If I asked you to dig deeper, you might even expand that definition to include women who are over eighteen years of age, women who are single moms that were never married or those who are divorced, and then women in general who are divorced.

But what if I asked you to dig deeper than that?

What about our women who have never been married and are in their forties, fifties, or later in age?

What about our women who are widows?  

What if I asked you to consider our military wives, who are technically married but while their husbands are deployed they are raising their family on their own?

Or, have you considered your married women (mothers) who have husbands who are incarcerated, or in a long term rehab facility?

Our Single Sisters are the ones who are walking a journey without a partner.  Some by choice.  Some by circumstance.  They are the women who are happy and secure in their singleness, and the women who desire a partner and family.
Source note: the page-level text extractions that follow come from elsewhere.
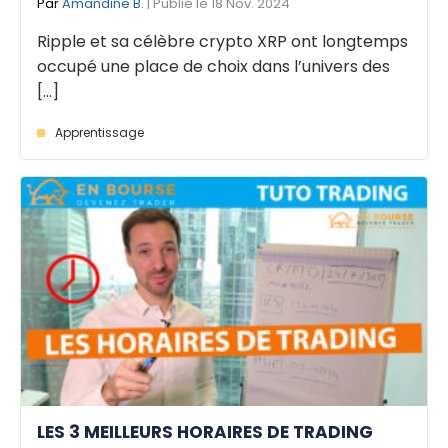
Par
Amandine B.
| Publié le 18 Nov. 2024
Ripple et sa célèbre crypto XRP ont longtemps
occupé une place de choix dans l’univers des
[...]
Apprentissage
LES 3 MEILLEURS HORAIRES DE TRADING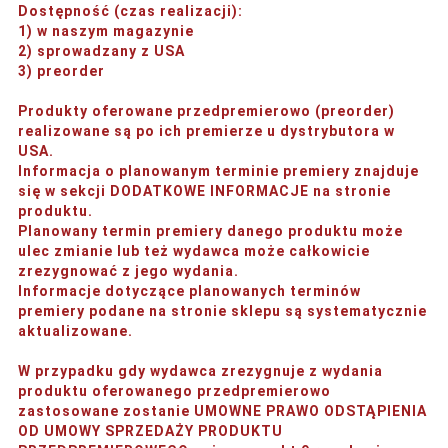
Dostępność (czas realizacji)
:
1) w naszym magazynie
2) sprowadzany z USA
3) preorder
Produkty oferowane przedpremierowo (preorder)
realizowane są po ich premierze u dystrybutora w
USA.
Informacja o planowanym terminie premiery znajduje
się w sekcji DODATKOWE INFORMACJE na stronie
produktu.
Planowany termin premiery danego produktu może
ulec zmianie lub też wydawca może całkowicie
zrezygnować z jego wydania.
Informacje dotyczące planowanych terminów
premiery podane na stronie sklepu są systematycznie
aktualizowane.
W przypadku gdy wydawca zrezygnuje z wydania
produktu oferowanego przedpremierowo
zastosowane zostanie UMOWNE PRAWO ODSTĄPIENIA
OD UMOWY SPRZEDAŻY PRODUKTU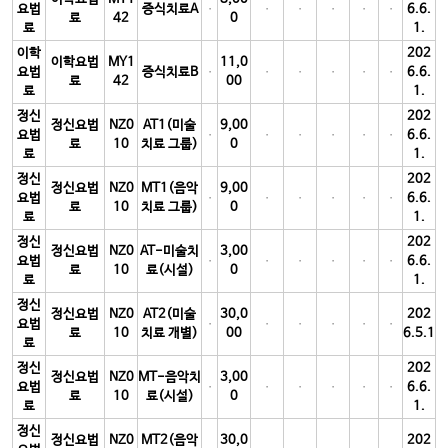
요법
증식치료A
6.6.
료
42
0
료
1.
이학
202
이학요법
MY1
11,0
요법
증식치료B
6.6.
료
42
00
료
1.
정신
202
정신요법
NZ0
AT1(미술
9,00
요법
6.6.
료
10
치료 그룹)
0
료
1.
정신
202
정신요법
NZ0
MT1(음악
9,00
요법
6.6.
료
10
치료 그룹)
0
료
1.
정신
202
정신요법
NZ0
AT-미술치
3,00
요법
6.6.
료
10
료(시설)
0
료
1.
정신
정신요법
NZ0
AT2(미술
30,0
202
요법
료
10
치료 개별)
00
6.5.1
료
정신
202
정신요법
NZ0
MT-음악치
3,00
요법
6.6.
료
10
료(시설)
0
료
1.
정신
정신요법
NZ0
MT2(음악
30,0
202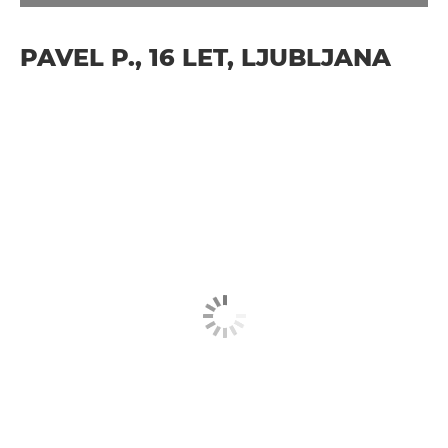
PAVEL P., 16 LET, LJUBLJANA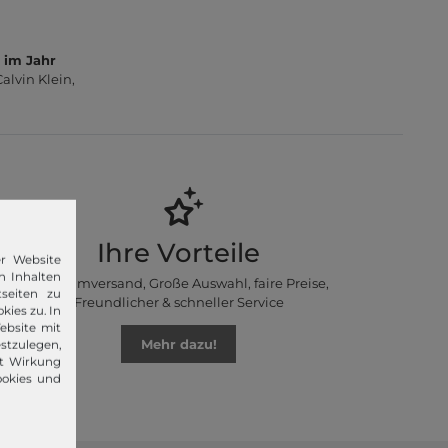
 im Jahr
lvin Klein,
Ihre Vorteile
er Website
n Inhalten
Premiumversand, Große Auswahl, faire Preise,
seiten zu
Freundlicher & schneller Service
kies zu. In
ebsite mit
Mehr dazu!
stzulegen,
it Wirkung
ookies und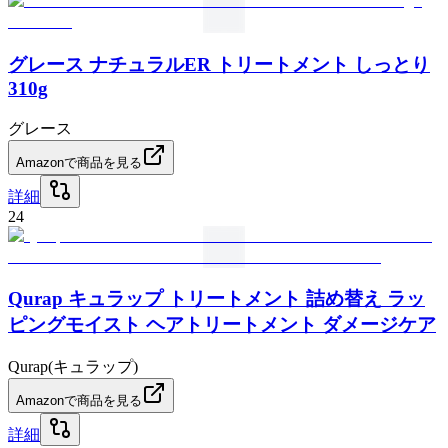
グレース ナチュラルER トリートメント しっとり
310g
グレース
Amazonで商品を見る
詳細
24
Qurap キュラップ トリートメント 詰め替え ラッ
ピングモイスト ヘアトリートメント ダメージケア
Qurap(キュラップ)
Amazonで商品を見る
詳細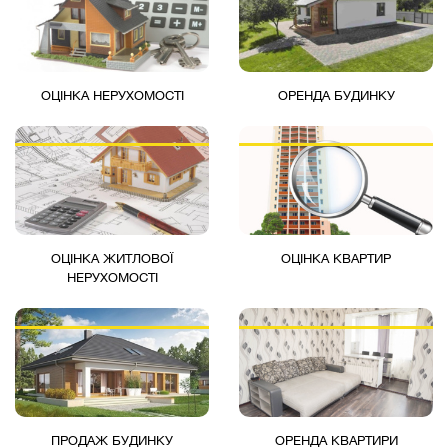
ОЦІНКА НЕРУХОМОСТІ
ОРЕНДА БУДИНКУ
ОЦІНКА ЖИТЛОВОЇ
ОЦІНКА КВАРТИР
НЕРУХОМОСТІ
ПРОДАЖ БУДИНКУ
ОРЕНДА КВАРТИРИ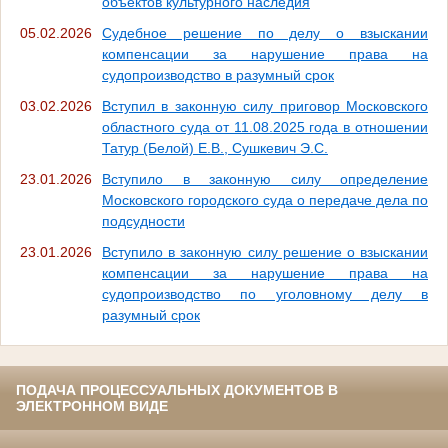
объектов культурного наследия
05.02.2026
Судебное решение по делу о взыскании
компенсации за нарушение права на
судопроизводство в разумный срок
03.02.2026
Вступил в законную силу приговор Московского
областного суда от 11.08.2025 года в отношении
Татур (Белой) Е.В., Сушкевич Э.С.
23.01.2026
Вступило в законную силу определение
Московского городского суда о передаче дела по
подсудности
23.01.2026
Вступило в законную силу решение о взыскании
компенсации за нарушение права на
судопроизводство по уголовному делу в
разумный срок
ПОДАЧА ПРОЦЕССУАЛЬНЫХ ДОКУМЕНТОВ В
ЭЛЕКТРОННОМ ВИДЕ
How are we caring for our Single Sisters?  Over the next several weeks we are going to be leaning into this topic on a deeper level.  On June 30th, we will have a local Women’s Ministry Council training event with a special guest speaker on Serving Our Single Sisters.  This meeting will take place in the Treasure Coast, FL area.  Afterwards, we will wrap up this series in the first week of July.

As we begin, we ask you to examine who are the Single Sisters in your church.  Identifying them means that you are seeing them, and that is the first step in serving these beautiful women in our care.